University of Hawaii

Electrical Engineering

Smoothing of Spatial Patterns of EEG by Graph Spectral Analysis

Date: 2015-05-13           Add to Google Calendar
Time: 4:30pm - 5:30pm
Location: Holmes Hall 389
Speaker: Prof. Toshihisa Tanaka, Tokyo University of Agriculture and Technology (TUAT)

Spatial filtering is useful for extracting features from multichannel electroencephalography (EEG) recordings. In order to enhance robustness of the spatial filter against low SNR and a small sample set, this talk introduces a smoothing method for the spatial filter using spectral graph theory. This method is based on an assumption that the electrodes installed in nearby locations observe the electrical activities of the same source. Therefore the spatial filter coefficients corresponding to the nearby electrodes are supposed to exhibit similar values, that is, the coefficients should be spatially smooth. To introduce the smoothness, a graph whose edge weights represent the physical distances between the electrodes is introduced. The spatially smoothed spatial filter is found out in the subspace spanned by the smooth basis induced from the graph Laplacian. We evaluate the method with artificial signals and a dataset of motor imagery brain computer interface. The smoothness of the spatial filter given by the method provides robustness of the spatial filter in the condition that the small amount of the samples is available. The smoothness of the spatial filter given by the method provides robustness of the spatial filter in the condition that the small amount of the samples is available.

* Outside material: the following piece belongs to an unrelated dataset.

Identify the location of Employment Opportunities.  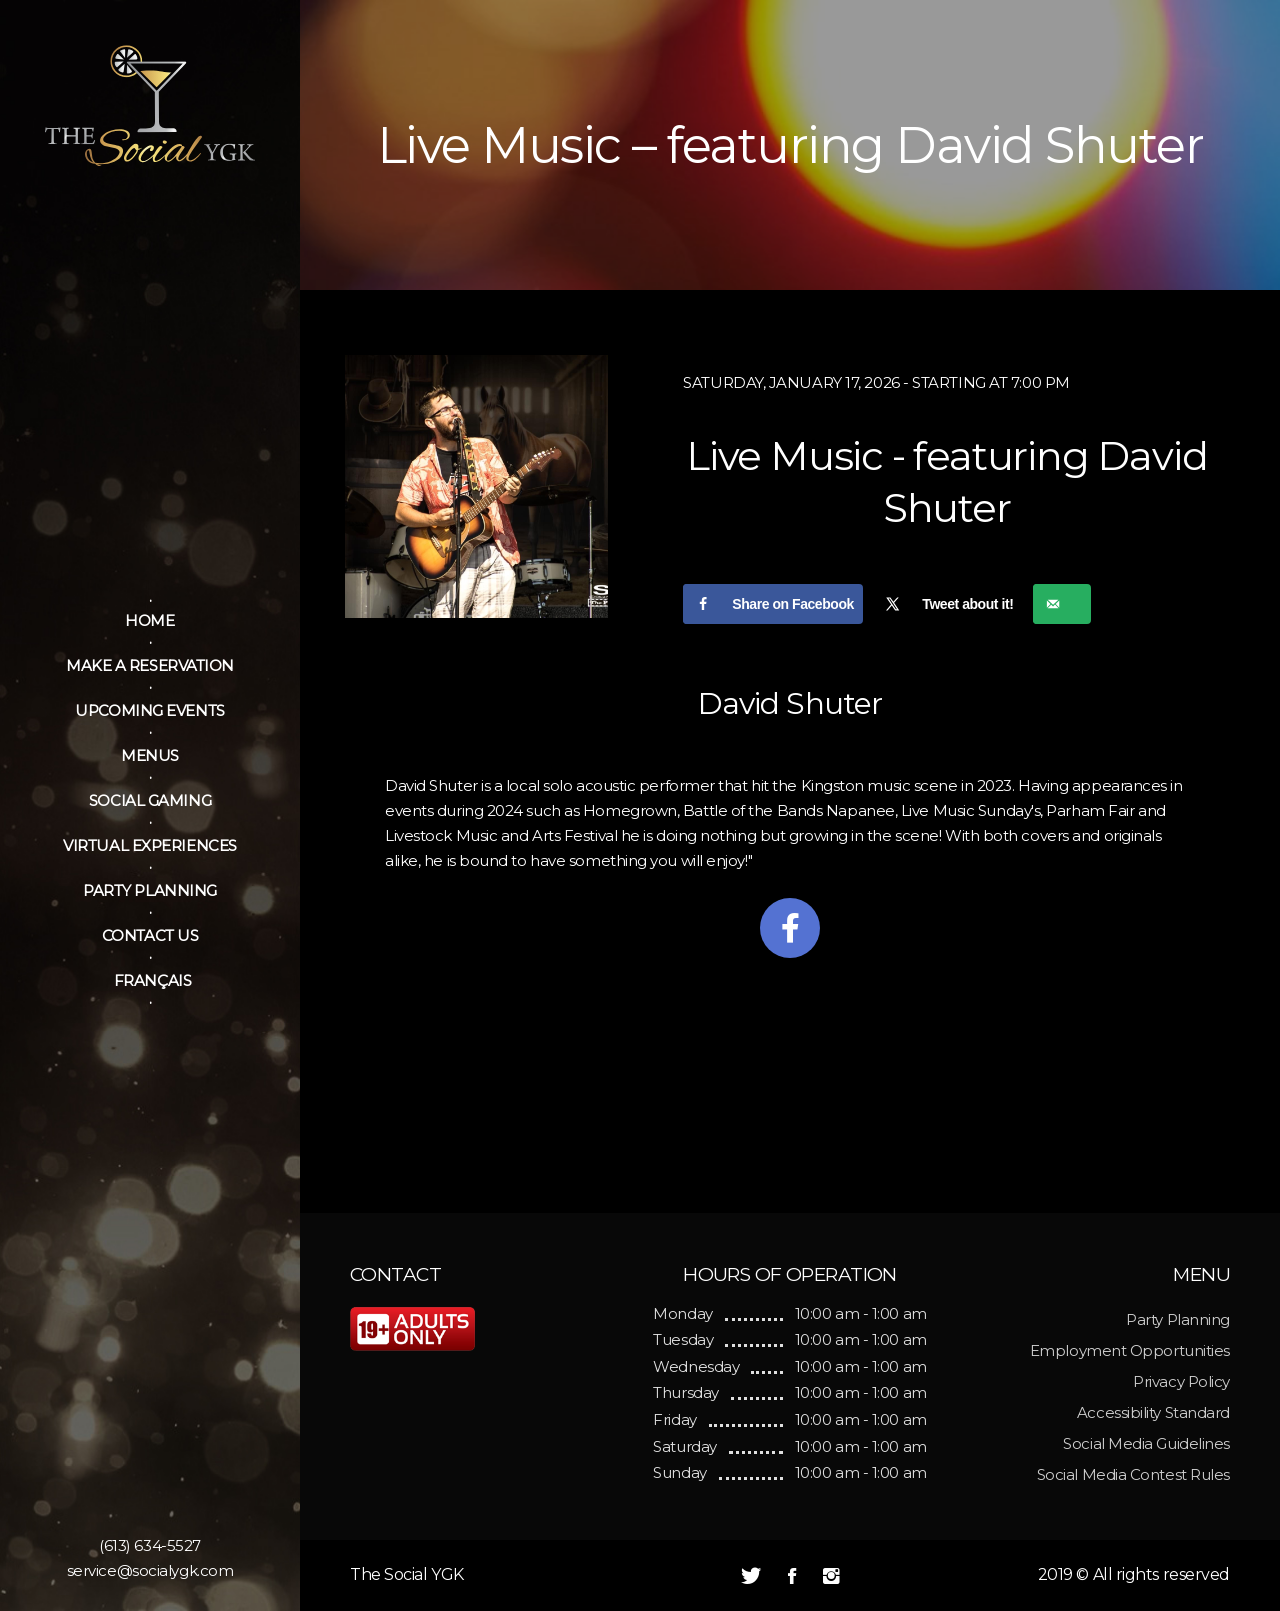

Bio: His research interests include image and signal processing, statistical signal processing and machine learning, brain and biomedical signal processing, and adaptive systems. He is a co-editor of Signal Processing Techniques for Knowledge Extraction and Information Fusion (with Mandic, Springer), 2008. He served as a guest editor of special issues in journals including Neurocomputing. He served as an associate editor of IEICE Transactions on Fundamentals. He was a chair of the Technical Committee on Biomedical Signal Processing, APSIPA. He is a senior member of IEEE, and a member of IEICE and APSIPA.